Donald Trump franchit les lignes rouges de la Chine en Afghanistan, alors qu’Obama a traversé celles de la Russie en Syrie et en Ukraine

Dans les discussions sur les rôles que jouent les pays dans le nouveau monde multipolaire, on dit souvent que la Russie fournit la substance géopolitique alors que la Chine fournit le moteur économique d’un monde où les États-Unis ne sont plus un hégémon singulier.

Alors que l’économie de la Russie passe de la résilience à la croissance et que la Chine est de plus en plus impliquée dans les affaires mondiales depuis l’annonce des Routes de la soie [One Belt-One Road] en 2013, il devient clair que la Chine a beaucoup à dire au sujet du vaste environnement géostratégique.

Au cours des trois dernières années, les États-Unis ont franchi plusieurs lignes rouges géostratégiques pour la Russie. D’abord il y a eu le coup d’État fasciste à Kiev, qui s’est produit en février 2014. En même temps que le coup, porté par les États-Unis, amenait au pouvoir un régime profondément russophobe, dans un pays qui, depuis des siècles, était une partie intégrante de la Russie et qui depuis 1991 était, pour cette dernière, une nation fraternelle, l’Amérique était occupée à armer et à financer des terroristes salafistes en Syrie, un pays où la Russie possède une base navale – à Tartous – depuis 1971, un an après que Hafez al-Assad est devenu président.

La Russie n’allait pas rester les bras croisés alors que les États-Unis allaient un pont trop loin. La réponse a pris deux formes : d’abord, la reconnaissance immédiate du référendum en Crimée, signant le retour de celle-ci dans le giron de la Russie, et ensuite, en septembre 2015, l’appui militaire russe au gouvernement syrien dans sa lutte contre le terrorisme.

Pour ce qui concerne la Chine, Donald Trump a franchi rapidement autant de lignes rouges durant ses premiers mois à la Maison Blanche que l’a fait Obama face à la Russie pendant son deuxième mandat.

Des bruits de bottes de Trump menaçant la Corée du Nord aux violations répétées de la souveraineté maritime chinoise dans les mers de Chine du Sud et de l’Est, en passant par les manifestations publiques d’une amitié croissante pour le Premier ministre Modi en Inde, la Chine n’est pas du tout satisfaite de Trump.

Maintenant, en menaçant la Chine d’une guerre commerciale et en accusant le Pakistan, allié de la Chine, d’être inepte et inutile en Afghanistan, tout en demandant à l’Inde de participer activement au conflit, la Chine pourrait avoir atteint un point d’ébullition semblable à celui de la Russie au sujet de la Syrie et de l’Ukraine.

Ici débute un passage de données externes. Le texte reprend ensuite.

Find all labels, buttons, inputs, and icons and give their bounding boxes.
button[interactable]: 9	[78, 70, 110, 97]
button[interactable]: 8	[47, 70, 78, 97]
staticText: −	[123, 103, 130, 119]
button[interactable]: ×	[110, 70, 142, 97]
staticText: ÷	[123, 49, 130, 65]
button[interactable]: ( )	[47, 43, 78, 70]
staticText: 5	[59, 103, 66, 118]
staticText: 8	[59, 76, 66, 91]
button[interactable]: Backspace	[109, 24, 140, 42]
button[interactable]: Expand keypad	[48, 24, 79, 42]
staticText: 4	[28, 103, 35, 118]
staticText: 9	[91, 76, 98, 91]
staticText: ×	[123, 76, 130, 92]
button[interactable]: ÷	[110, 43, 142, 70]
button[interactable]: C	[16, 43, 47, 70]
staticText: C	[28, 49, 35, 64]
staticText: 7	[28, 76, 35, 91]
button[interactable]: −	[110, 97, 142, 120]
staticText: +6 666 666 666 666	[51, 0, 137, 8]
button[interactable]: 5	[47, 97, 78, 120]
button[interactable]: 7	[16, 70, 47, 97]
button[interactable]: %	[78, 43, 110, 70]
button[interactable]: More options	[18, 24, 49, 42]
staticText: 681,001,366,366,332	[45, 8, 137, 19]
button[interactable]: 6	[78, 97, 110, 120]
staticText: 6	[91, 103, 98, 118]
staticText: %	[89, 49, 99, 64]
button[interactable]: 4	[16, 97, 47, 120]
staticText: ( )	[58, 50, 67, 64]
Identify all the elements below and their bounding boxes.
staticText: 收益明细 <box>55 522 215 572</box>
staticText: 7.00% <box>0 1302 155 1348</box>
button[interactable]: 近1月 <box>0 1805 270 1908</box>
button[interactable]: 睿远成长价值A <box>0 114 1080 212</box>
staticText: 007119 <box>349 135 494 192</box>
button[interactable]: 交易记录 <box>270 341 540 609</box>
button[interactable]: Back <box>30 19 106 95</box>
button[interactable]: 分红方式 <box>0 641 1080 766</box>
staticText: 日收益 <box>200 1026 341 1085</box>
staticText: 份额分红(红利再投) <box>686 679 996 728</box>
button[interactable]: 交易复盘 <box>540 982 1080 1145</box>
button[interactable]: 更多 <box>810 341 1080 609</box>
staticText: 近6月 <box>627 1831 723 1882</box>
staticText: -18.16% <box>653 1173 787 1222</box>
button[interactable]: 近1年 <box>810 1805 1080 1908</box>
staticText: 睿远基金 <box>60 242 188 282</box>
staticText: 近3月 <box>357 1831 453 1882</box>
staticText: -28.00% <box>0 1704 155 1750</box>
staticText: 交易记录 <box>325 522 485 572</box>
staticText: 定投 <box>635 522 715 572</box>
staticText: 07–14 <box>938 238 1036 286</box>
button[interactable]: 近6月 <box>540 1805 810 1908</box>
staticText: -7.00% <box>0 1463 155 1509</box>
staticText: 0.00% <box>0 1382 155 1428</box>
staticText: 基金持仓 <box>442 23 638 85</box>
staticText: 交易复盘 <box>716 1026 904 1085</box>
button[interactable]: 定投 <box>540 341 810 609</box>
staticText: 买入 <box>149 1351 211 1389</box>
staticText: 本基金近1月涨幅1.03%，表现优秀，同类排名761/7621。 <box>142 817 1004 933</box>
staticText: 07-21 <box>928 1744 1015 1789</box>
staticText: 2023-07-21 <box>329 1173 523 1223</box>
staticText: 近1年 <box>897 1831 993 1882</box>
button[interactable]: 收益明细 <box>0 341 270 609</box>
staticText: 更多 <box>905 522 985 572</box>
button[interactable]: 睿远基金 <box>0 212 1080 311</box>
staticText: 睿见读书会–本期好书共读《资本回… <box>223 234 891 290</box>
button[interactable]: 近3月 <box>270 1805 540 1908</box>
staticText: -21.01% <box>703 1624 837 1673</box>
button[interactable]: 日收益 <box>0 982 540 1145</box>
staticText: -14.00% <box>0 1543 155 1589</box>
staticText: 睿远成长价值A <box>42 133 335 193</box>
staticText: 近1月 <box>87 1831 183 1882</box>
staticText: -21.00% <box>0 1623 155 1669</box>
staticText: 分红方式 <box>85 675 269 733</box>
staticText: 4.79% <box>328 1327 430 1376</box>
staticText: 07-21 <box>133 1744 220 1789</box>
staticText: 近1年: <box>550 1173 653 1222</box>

La Chine a déjà précisé sa position en défendant les actions de son allié pakistanais et en avertissant à la fois Washington et New Delhi de ne pas prendre de mesures susceptibles de menacer les intérêts chinois dans la région.

La porte-parole de la ministre chinoise des Affaires étrangères, Hua Chunying, a déclaré que le Pakistan « a fait de grands sacrifices en contribuant à la lutte contre le terrorisme ».

Elle a ajouté : « La communauté internationale devrait reconnaître pleinement les efforts du Pakistan. »

Hua a enfin précisé :

« Donald Trump a parlé de relations étroites entre les États-Unis et l’Inde, nous sommes heureux de voir le développement de relations normales et amicales entre ces pays si ces relations ne nuisent pas aux intérêts d’autres pays et créent des conditions positives pour le développement régional. »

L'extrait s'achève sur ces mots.